Fast data processing engine written in C

beobab · on Nov 24, 2011

Looks interesting, but I am struggling to figure out what it actually does. Some concrete example output in the tutorials would help.

simonw · on Nov 24, 2011

Same here - I'd suggest moving the design justification to a separate page and having the project home page start with a less-than-10-line usage example of something useful you can do with it.

ed · on Nov 24, 2011

The thing I found interesting is its flexibility. A list of planned/implemented modules might be helpful. Once you understand that Frozen just chains together small programs (modules) that process streams of data you can start to think of all sorts of interesting applications.

Of course that sounds a lot like Unix. What can Frozen do that a series of chained programs can't? A self-documenting config file may be better than a bash script, for one.

tlrobinson · on Nov 24, 2011

I like the idea. Unix pipes are very limited though.

Something like this but using, say, ZeroMQ could be really interesting.

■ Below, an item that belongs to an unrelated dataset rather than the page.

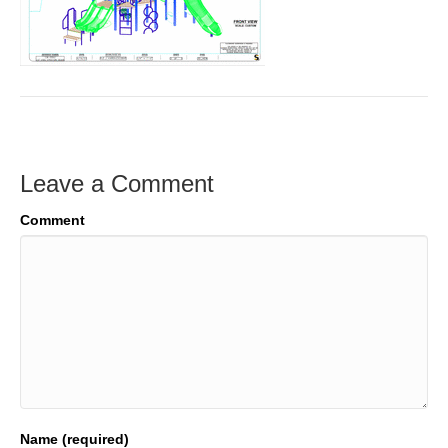
Leave a Comment
Comment
Name (required)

Mongrel2 could be the HTTP server in such a system, etc.

x86_64 · on Nov 24, 2011

Implemented modules list is in documentation on page "Modules". Planned in TODO file.

x86_64 · on Nov 24, 2011

There is one nice example for now - split file on many using set of regular expressions. But i get it, will write more examples including web application, caching and so on.

cturner · on Nov 24, 2011

Interesting. This reminds me of a product I used to work on. It is a node design. Nodes can be plugged together to normalise and aggregate trade data.

I'd be interested in contributing to your project, starting with working on the docs. If interested, please contact me. I'm at gmail, username cratuki.

x86_64 · on Nov 24, 2011

Feel free to fork it on github and make contributions. To avoid double work, check out TODO file - top items have first priority and would be done very soon.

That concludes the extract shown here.